GuwenBERT Base Model
Property | Value |
---|---|
License | Apache-2.0 |
Architecture | RoBERTa |
Training Data | 1.7B Classical Chinese Characters |
Vocabulary Size | 23,292 tokens |
What is guwenbert-base?
GuwenBERT is a specialized language model designed specifically for processing Classical Chinese texts. Built on the RoBERTa architecture, it has been extensively pre-trained on the daizhige dataset, comprising 15,694 ancient Chinese books covering diverse topics including Buddhism, Confucianism, Medicine, and History.
Implementation Details
The model employs a unique two-step training strategy, initialized from the chinese-roberta-wwm-ext base. Training was conducted on 4 V100 GPUs for 120K steps, using a batch size of 2,048 and sequence length of 512. The model features an Adam optimizer with a 2e-4 learning rate and 5K warmup steps.

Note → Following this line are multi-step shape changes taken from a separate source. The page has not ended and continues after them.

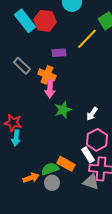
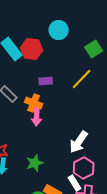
yellow line: (87, 39) -> (82, 79), moved
green star: (63, 110) -> (35, 163), moved
white arrow: (92, 114) -> (79, 142), size x1.6

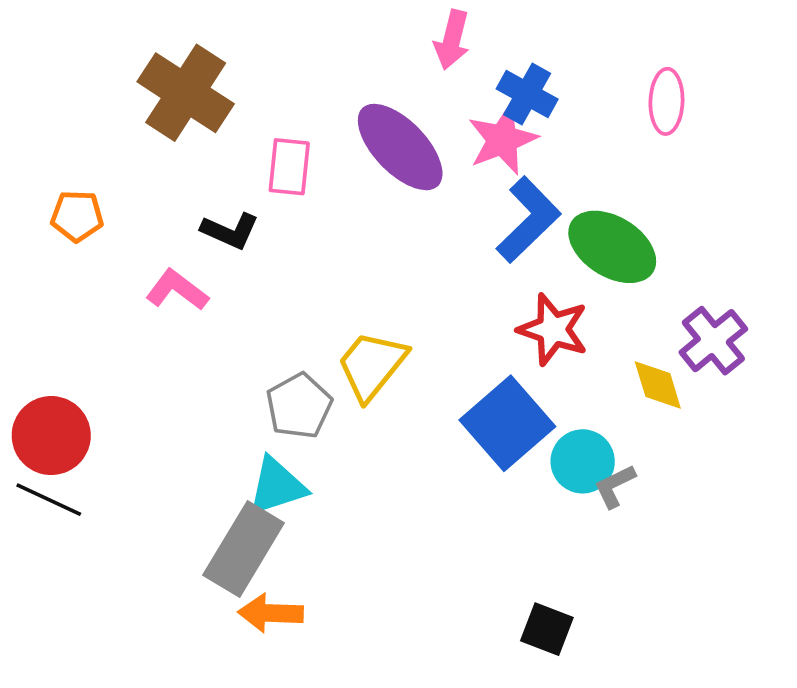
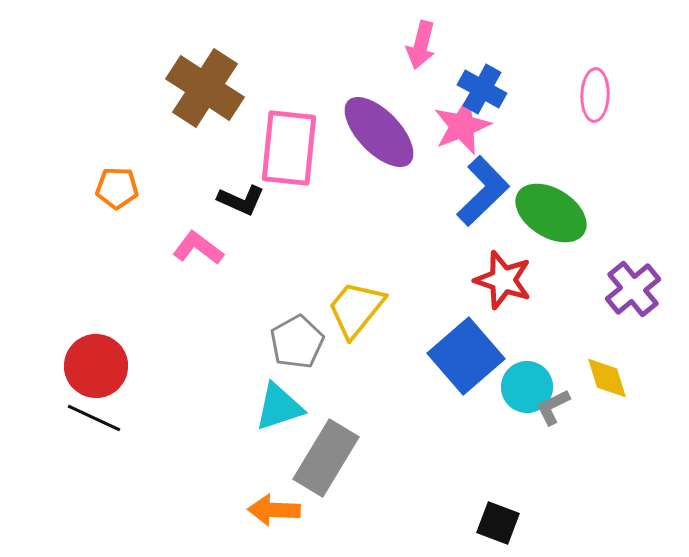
pink rectangle: (289, 167) -> (289, 148), size x1.6
yellow diamond: (658, 385) -> (607, 378), moved
gray rectangle: (244, 549) -> (326, 458), moved

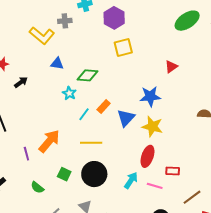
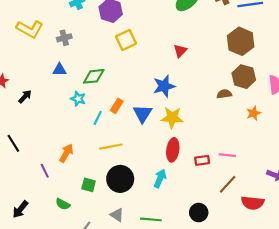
gray cross: (65, 21) -> (64, 38), moved
yellow L-shape: (42, 35) -> (30, 29), moved
orange arrow: (49, 141) -> (66, 153), size x0.7
pink line: (155, 186) -> (227, 155), moved

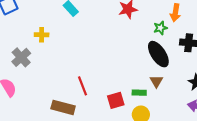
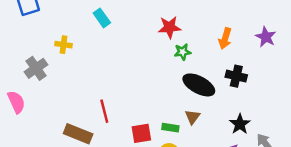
green star: (160, 28) -> (183, 52), moved
black ellipse: (158, 54) -> (199, 85), turned -36

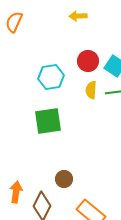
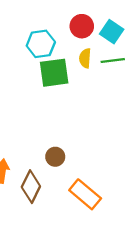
green square: (48, 121) -> (54, 73), moved

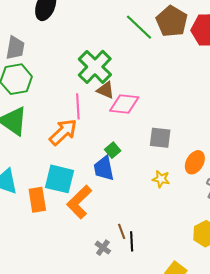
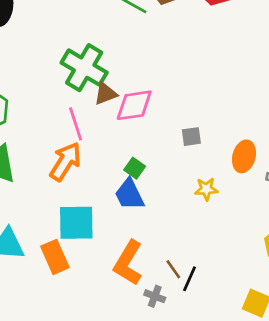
brown triangle: (106, 90) -> (106, 94), turned -30
gray square: (160, 138) -> (191, 137), size x0.7
orange L-shape: (79, 202) -> (128, 263), moved
black line: (132, 241) -> (190, 279), turned 42

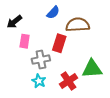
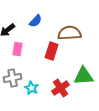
blue semicircle: (53, 13) -> (36, 21), moved
gray cross: (41, 60) -> (13, 78), moved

- Comprehensive vocabulary of 23,292 tokens
- Trained on 1.7B classical Chinese characters
- 76% of training data is punctuated
- Converts traditional to simplified characters
Core Capabilities
- Named Entity Recognition for ancient texts
- Fill-mask prediction for Classical Chinese
- Sentence breaking and punctuation
- Achieves 84.63% F1 score in NER tasks
Frequently Asked Questions
Q: What makes this model unique?
GuwenBERT's distinctive feature is its specialization in Classical Chinese text processing, trained on an extensive corpus of ancient texts spanning multiple domains. Its two-step training strategy ensures optimal performance for classical text understanding.
Q: What are the recommended use cases?
The model excels in tasks related to Classical Chinese text processing, including named entity recognition (particularly for book names and other proper nouns), text completion, and automated punctuation. It's particularly valuable for digital humanities and historical text analysis.